Welcome to the SDP Resource Model’s documentation!
The SDP Resource Model is a Python application for simulating and visualising the data storage and compute requirements of the SDP for during batch processing, given an observation schedule.
Simulation overview
A flow chart of the simulation process is shown below (click to zoom).
Assumptions
The SDP Resource Model makes the following assumptions:
There is only one telescope available
Observations and data processing are executed in the order they are scheduled (unless the shuffle option is enabled - see here for more information)
Receive & real-time processing can be ignored
Scheduling blocks can comprise multiple scheduling block instances (see here for more information on how these are defined) - raw visibilities will accumulate in storage and batch processing will be executed after the final observation of the last instance. There is no data retention period for raw visibilities.
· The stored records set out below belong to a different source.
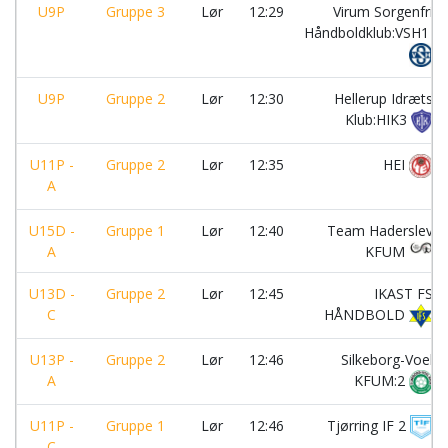
U9P
Gruppe 3
Lør
12:29
Virum Sorgenfri
Håndboldklub:VSH1
U9P
Gruppe 2
Lør
12:30
Hellerup Idræts
Klub:HIK3
U11P -
Gruppe 2
Lør
12:35
HEI
A
U15D -
Gruppe 1
Lør
12:40
Team Haderslev
A
KFUM
U13D -
Gruppe 2
Lør
12:45
IKAST FS
C
HÅNDBOLD
U13P -
Gruppe 2
Lør
12:46
Silkeborg-Voel
A
KFUM:2
U11P -
Gruppe 1
Lør
12:46
Tjørring IF 2
C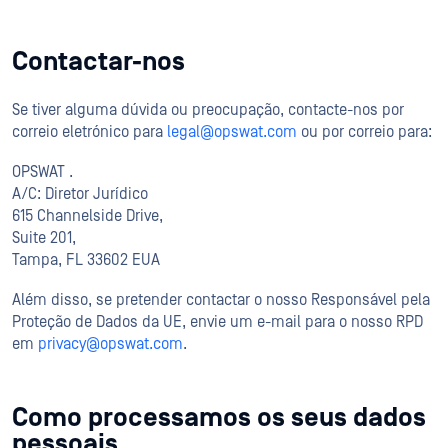
Contactar-nos
Se tiver alguma dúvida ou preocupação, contacte-nos por
correio eletrónico para
legal@opswat.com
ou por correio para:
OPSWAT .
A/C: Diretor Jurídico
615 Channelside Drive,
Suite 201,
Tampa, FL 33602 EUA
Além disso, se pretender contactar o nosso Responsável pela
Proteção de Dados da UE, envie um e-mail para o nosso RPD
em
privacy@opswat.com
.
Como processamos os seus dados
pessoais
Data products generated by pipelines are kept in data product storage from when the pipeline finishes until a data retention period, which is specified in the scheduling block type configuration and is the same for all pipelines in the block.
Observations are delayed if there is insufficient capacity storage for raw visibilities.
Storage for pre-processed visibilities is allocated and released for each scheduling block when processing of these starts and ends.
The number of nodes allocated to an individual pipeline is fixed for the duration of the pipeline (set by its
num_nodesparameter).Pipelines with the same priority level will be executed in parallel only if resources are available.
There is no overhead in spinning up a node.
Note
The SDP Resource Model is a work in progress and is subject to change.